* Collected data *

================================

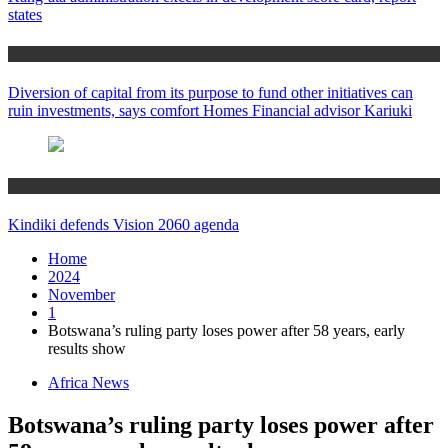
states
Home
Diversion of capital from its purpose to fund other initiatives can
ruin investments, says comfort Homes Financial advisor Kariuki
Home
Kindiki defends Vision 2060 agenda
Home
2024
November
1
Botswana’s ruling party loses power after 58 years, early
results show
Africa News
Botswana’s ruling party loses power after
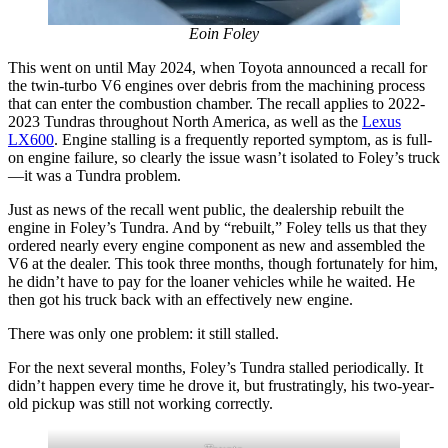
Eoin Foley
This went on until May 2024, when Toyota announced a recall for
the twin-turbo
V6 engines over debris from the machining process
that can enter the combustion chamber. The recall applies to 2022-
2023 Tundras throughout North America, as well as the
Lexus
LX600
. Engine stalling is a frequently reported symptom, as is
full-
on engine failure, so clearly the issue wasn’t isolated to Foley’s truck
—it was a Tundra problem.
Just as news of the recall went public, the dealership rebuilt the
engine in Foley’s Tundra. And by “rebuilt,” Foley tells us that they
ordered nearly every engine component as new and assembled the
V6 at the dealer. This took three months, though fortunately for him,
he didn’t have to pay for the loaner vehicles while he waited. He
then got his truck back with an effectively
new engine.
There was only one problem: it still stalled.
For the next several months, Foley’s Tundra stalled periodically. It
didn’t happen every time he drove it, but frustratingly, his two-year-
old pickup was still not working correctly.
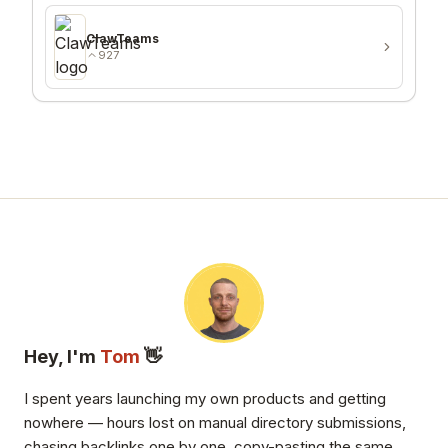
ClawTeams
927
Hey, I'm
Tom
👋
I spent years launching my own products and getting
nowhere — hours lost on manual directory submissions,
chasing backlinks one by one, copy-pasting the same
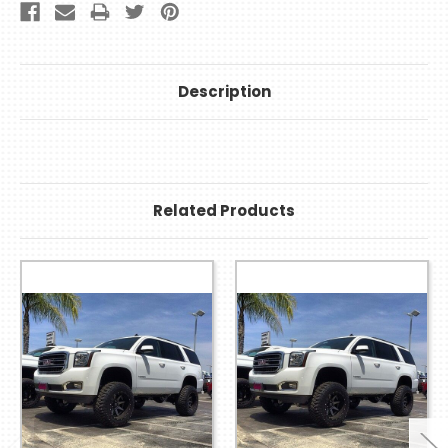
Description
Related Products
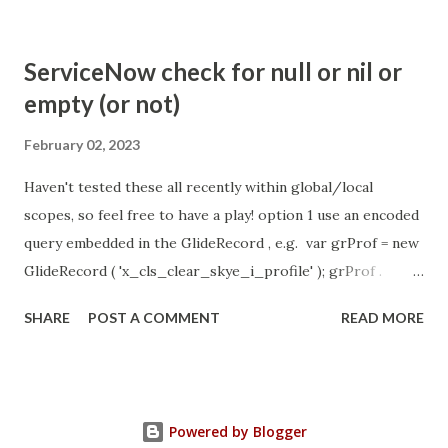
com.glide.cs.idle_chat_cancel_timeout Scheduled job
- Idle Chat Timer Task
ServiceNow check for null or nil or
https://community.servicenow.com/community?
empty (or not)
id=community_article&sys_id=1453b03bdbaad0109e691ea66
8961929 (ServiceNow )
February 02, 2023
Haven't tested these all recently within global/local
scopes, so feel free to have a play! option 1 use an encoded
query embedded in the GlideRecord , e.g. var grProf = new
GlideRecord ( 'x_cls_clear_skye_i_profile' ); grProf .
addQuery ( 'status=1^ owner=NULL ' ); grProf . query ();
SHARE
POST A COMMENT
READ MORE
even better use the glideRecord addNotNullQuery or
addNullQuery option 2 JSUtil.nil / notNil (this might be the
most powerful. See this link ) example: if ( current .
operation () == 'insert' && JSUtil . notNil ( current . parent )
Powered by Blogger
&& ! current . work_effort . nil ()) option 3 there might be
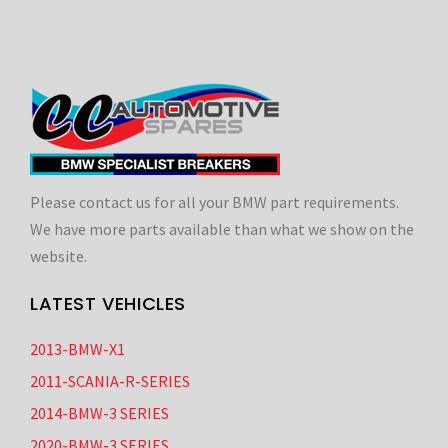
Please contact us for all your BMW part requirements.
We have more parts available than what we show on the
website.
LATEST VEHICLES
2013-BMW-X1
2011-SCANIA-R-SERIES
2014-BMW-3 SERIES
2020-BMW-3 SERIES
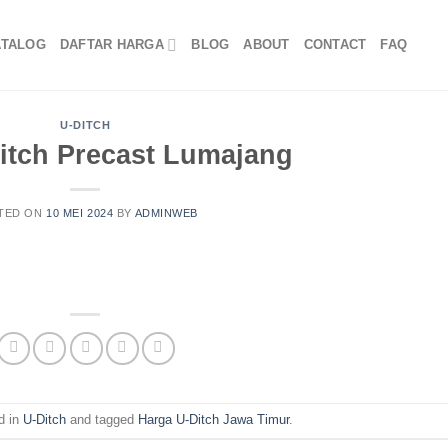
ATALOG
DAFTAR HARGA
BLOG
ABOUT
CONTACT
FAQ
U-DITCH
itch Precast Lumajang
TED ON
10 MEI 2024
BY
ADMINWEB
d in
U-Ditch
and tagged
Harga U-Ditch Jawa Timur
.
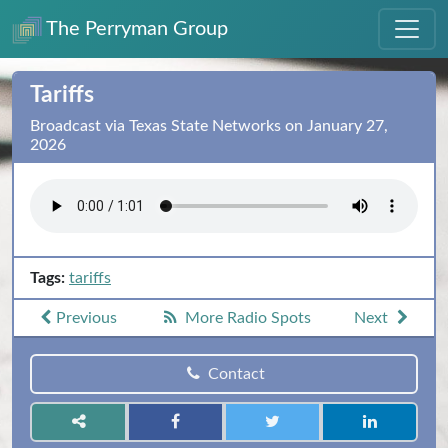
The Perryman Group
Tariffs
Broadcast via Texas State Networks on January 27,
2026
Tags:
tariffs
Previous
More Radio Spots
Next
Contact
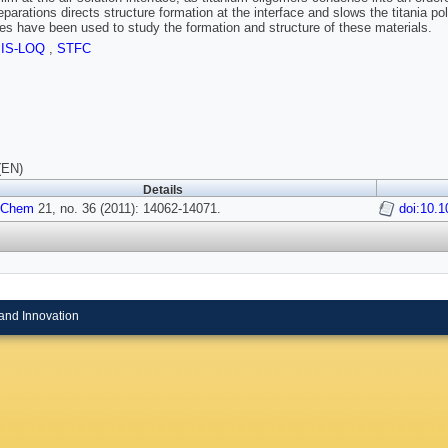
eparations directs structure formation at the interface and slows the titania 
es have been used to study the formation and structure of these materials.
SIS-LOQ
,
STFC
(EN)
Details
 Chem
21, no. 36 (2011): 14062-14071.
doi:10.
and Innovation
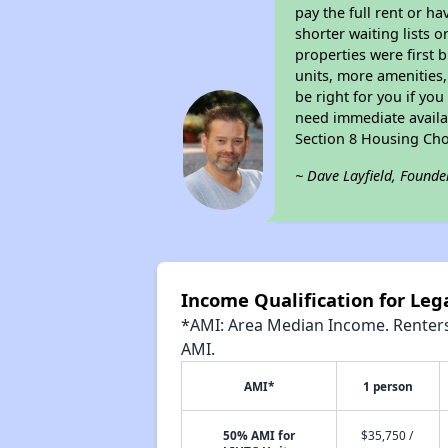
pay the full rent or h
shorter waiting lists 
properties were first b
units, more amenities
be right for you if yo
need immediate availab
Section 8 Housing Cho
~ Dave Layfield, Founde
Income Qualification for Leg
*AMI: Area Median Income. Renters 
AMI.
AMI*
1 person
50% AMI for
$35,750 /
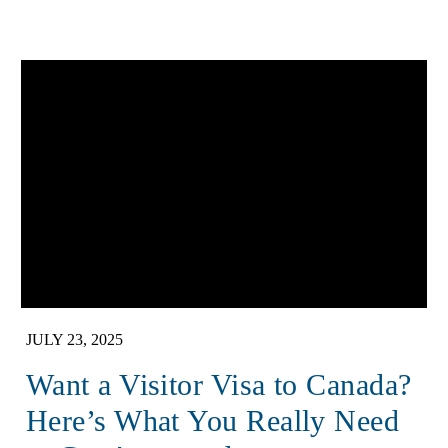
JULY 23, 2025
Want a Visitor Visa to Canada?
Here’s What You Really Need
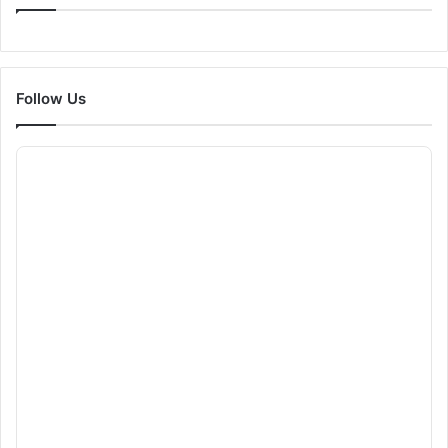
Follow Us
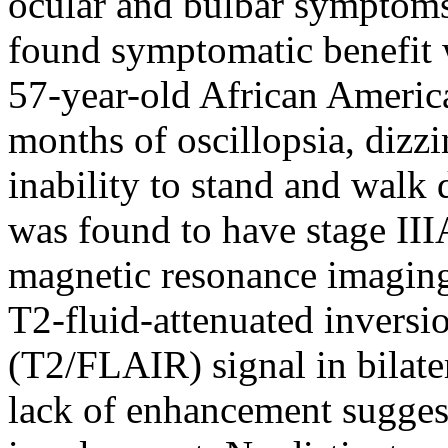
ocular and bulbar symptoms 
found symptomatic benefit 
57-year-old African Ameri
months of oscillopsia, dizz
inability to stand and walk 
was found to have stage II
magnetic resonance imagin
T2-fluid-attenuated inversi
(T2/FLAIR) signal in bilate
lack of enhancement suggest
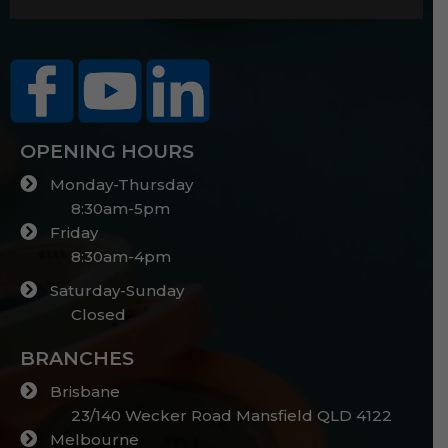
OPENING HOURS
Monday-Thursday
8:30am-5pm
Friday
8:30am-4pm
Saturday-Sunday
Closed
BRANCHES
Brisbane
23/140 Wecker Road Mansfield QLD 4122
Melbourne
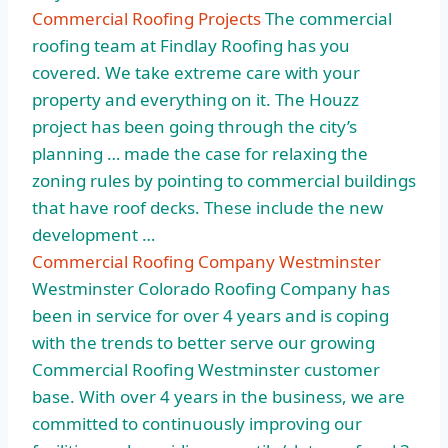
Commercial Roofing Projects
The commercial
roofing team at Findlay Roofing has you
covered. We take extreme care with your
property and everything on it. The Houzz
project has been going through the city’s
planning … made the case for relaxing the
zoning rules by pointing to commercial buildings
that have roof decks. These include the new
development …
Commercial Roofing Company Westminster
Westminster Colorado Roofing Company has
been in service for over 4 years and is coping
with the trends to better serve our growing
Commercial Roofing Westminster customer
base. With over 4 years in the business, we are
committed to continuously improving our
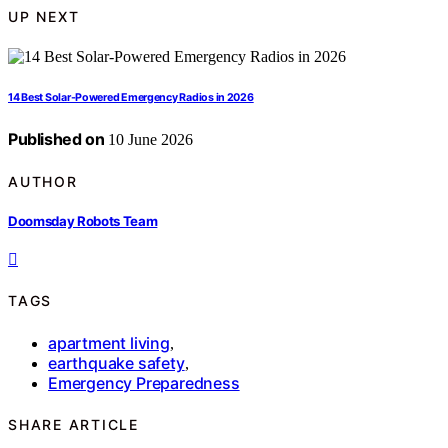
UP NEXT
14 Best Solar-Powered Emergency Radios in 2026
Published on
10 June 2026
AUTHOR
Doomsday Robots Team
TAGS
apartment living
,
earthquake safety
,
Emergency Preparedness
SHARE ARTICLE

================================

* Goal of the exercise *
Up to and including the line that holds "V6 engines over", restate word for word each line of the records from their start, and only those lines, leaving out the pictures.

* Expected answer *
states
Home
Diversion of capital from its purpose to fund other initiatives can
ruin investments, says comfort Homes Financial advisor Kariuki
Home
Kindiki defends Vision 2060 agenda
Home
2024
November
1
Botswana’s ruling party loses power after 58 years, early
results show
Africa News
Botswana’s ruling party loses power after
Eoin Foley
This went on until May 2024, when Toyota announced a recall for
the twin-turbo
V6 engines over debris from the machining process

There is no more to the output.